Each student will have 120 cumulative hours (5 days) of late time (as measured on Gradescope), which will be forgiven. After this cumulative amount of time has passed, any assignment that is turned in late will receive zero credit. If you have extenuating circumstances, please reach out to me on Ed.

Textbook

The primary textbook is Mathematics for Machine Learning by Deisenroth, Faisal, and Ong. Additional readings will be assigned from the books listed above.

AI Tools & Learning Strategy

Philosophy: AI tools like ChatGPT and Claude are powerful learning aids when used strategically. However, using them as shortcuts for homework will undermine your mathematical reasoning skills and hurt your performance on exams.

Strategic Use for Learning:

  • Concept clarification: “Explain what a Hilbert space is” or “What’s the intuition behind the representer theorem?”
  • Notation help: “What does this mathematical notation mean?”
  • Study preparation: Generate practice problems or alternative explanations of textbook concepts
  • Debugging understanding: “I think X, but I’m getting confused about Y…”

Why struggle is valuable: Mathematical reasoning develops through working through challenging problems yourself. If concepts feel difficult at first, that’s completely normal and part of the learning process. The moments when things finally “click” after wrestling with ideas are when real understanding develops.

Bottom line: Use AI tools to enhance your understanding, not replace your thinking. The goal is to become a better mathematical reasoner, and that requires practicing the hard parts yourself.

Wellness Statement

Your mental health and wellbeing are incredibly important to me and I recognize the stresses (both school and non-school related) that many of you may be under here at Penn.

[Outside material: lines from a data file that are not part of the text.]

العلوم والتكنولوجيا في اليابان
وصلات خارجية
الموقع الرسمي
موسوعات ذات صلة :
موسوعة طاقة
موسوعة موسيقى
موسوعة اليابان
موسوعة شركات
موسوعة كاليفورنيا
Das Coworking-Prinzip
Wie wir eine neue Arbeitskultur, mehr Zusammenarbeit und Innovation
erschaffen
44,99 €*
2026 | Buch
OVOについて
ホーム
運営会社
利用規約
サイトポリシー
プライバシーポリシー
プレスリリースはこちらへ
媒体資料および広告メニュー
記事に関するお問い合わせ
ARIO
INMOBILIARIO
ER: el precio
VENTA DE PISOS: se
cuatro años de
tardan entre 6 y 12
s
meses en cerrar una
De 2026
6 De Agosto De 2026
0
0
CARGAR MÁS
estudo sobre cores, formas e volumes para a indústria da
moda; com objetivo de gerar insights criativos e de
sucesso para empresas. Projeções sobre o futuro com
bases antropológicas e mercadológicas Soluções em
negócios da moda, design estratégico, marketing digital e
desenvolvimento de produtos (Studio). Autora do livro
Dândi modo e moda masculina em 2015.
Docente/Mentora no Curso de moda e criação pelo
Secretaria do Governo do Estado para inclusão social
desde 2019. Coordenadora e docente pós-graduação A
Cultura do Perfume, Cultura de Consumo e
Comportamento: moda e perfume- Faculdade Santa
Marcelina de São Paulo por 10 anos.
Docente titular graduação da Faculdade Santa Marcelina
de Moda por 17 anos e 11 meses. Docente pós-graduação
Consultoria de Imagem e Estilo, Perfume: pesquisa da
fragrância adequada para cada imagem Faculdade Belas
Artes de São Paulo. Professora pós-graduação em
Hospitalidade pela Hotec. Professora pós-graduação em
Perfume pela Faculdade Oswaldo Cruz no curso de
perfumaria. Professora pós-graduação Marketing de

I encourage you to come speak to me if you have any extenuating circumstances as you progress through this course.

I want to make sure that you are aware of some of the mental health resources here at Penn.

  • Student health and counseling: the primary care and psychological care division of Wellness at Penn which can be used to schedule counseling appointments.
  • Mental health at Penn: Penn’s mental health hub.
  • If there is any urgent concern, please contact CAPS at 215-898-7021 for emergency help.

If you are a victim of, witness, or are otherwise affected by unacceptable behavior:

DEI Statement

At Penn and in this class we value and actively seek to include all students and their unique identities (including but not limited to ethnicity, gender, sexual orientation, country of origin, class, religion, and disability status). You belong here, and I am here to help you. If at any time, you feel that this class is not providing an inclusive environment to your or your classmates, please let me know. I want this class, lectures, discussions, and office hours to be an inclusive space where you feel comfortable learning and sharing your opinion.

Changes

I reserve the right to make changes to the syllabus including lecture contents and homework due dates. These changes will be announced as early as possible.